General information
- Architectural style: Central Asian Style
- Location: 16, Pahlavon Mahmud Street,Itchan Kala, Khiva, Khorazm Region, Uzbekistan
- Year built: 1906
- Owner: State property. Khorezm Region Cultural Heritage Department on the basis of operational management rights

Technical details
- Material: brick

Design and construction
- Architect: Abdurasulboy (Komil Kharazmiy ugli)

= Abdurasulboy Madrasah =

Madrasa in Khiva, Khorazm, Uzbekistan

Abdurasulboy Madrasah is a former madrasa in Khiva, Uzbekistan.
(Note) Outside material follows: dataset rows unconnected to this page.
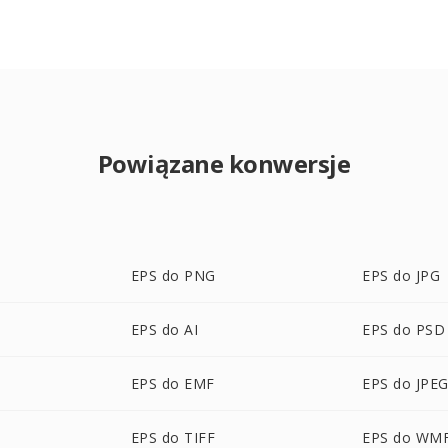
Powiązane konwersje
EPS do PNG
EPS do JPG
EPS do AI
EPS do PSD
EPS do EMF
EPS do JPE
EPS do TIFF
EPS do WM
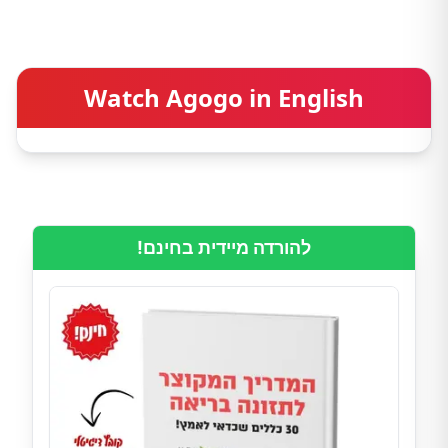
Watch Agogo in English
להורדה מיידית בחינם!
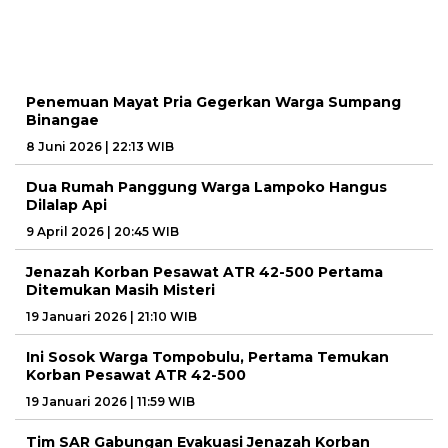
Penemuan Mayat Pria Gegerkan Warga Sumpang
Binangae
8 Juni 2026 | 22:13 WIB
Dua Rumah Panggung Warga Lampoko Hangus
Dilalap Api
9 April 2026 | 20:45 WIB
Jenazah Korban Pesawat ATR 42-500 Pertama
Ditemukan Masih Misteri
19 Januari 2026 | 21:10 WIB
Ini Sosok Warga Tompobulu, Pertama Temukan
Korban Pesawat ATR 42-500
19 Januari 2026 | 11:59 WIB
Tim SAR Gabungan Evakuasi Jenazah Korban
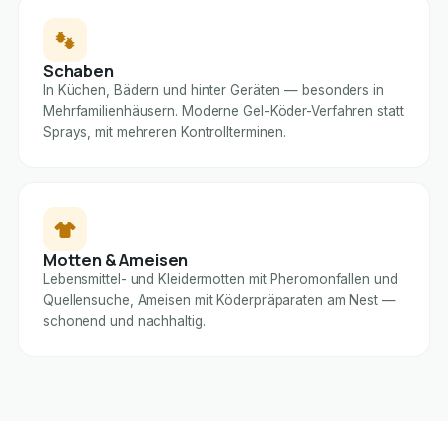
Schaben
In Küchen, Bädern und hinter Geräten — besonders in
Mehrfamilienhäusern. Moderne Gel-Köder-Verfahren statt
Sprays, mit mehreren Kontrollterminen.
Motten & Ameisen
Lebensmittel- und Kleidermotten mit Pheromonfallen und
Quellensuche, Ameisen mit Köderpräparaten am Nest —
schonend und nachhaltig.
It was built according to the order of Mirzabashi Abdurasulboy in 1906. In 1990, it was included in the list of UNESCO World Heritage Sites as a part of Itchan Kala. Currently, it is used as a sozana embroidery workshop and exhibition space.

==History==
Abdurasulboy Madrasah was built in 1906 in the city of Khiva. The madrasah is located approximately two hundred meters south of the house where the owner, Abdurasulboy, was born and raised, and the mausoleum of Syed Alauddin next to his house. Abdurasulboy wrote poems under the pseudonym Purkomil. He is the brother of Muhammad Rasul Mirza, one of the influential ayans of Khiva Khanate, and the son of Kamil Khorazmi. A calligrapher, poet, musicologist and artist, Abdurasulboy worked as a governor in Gurlan district during the reign of Muhammad Rahimkhan II, and later as a mirzaboshi in the khan's cabinet. Established a cabinet under the name "Purkomil".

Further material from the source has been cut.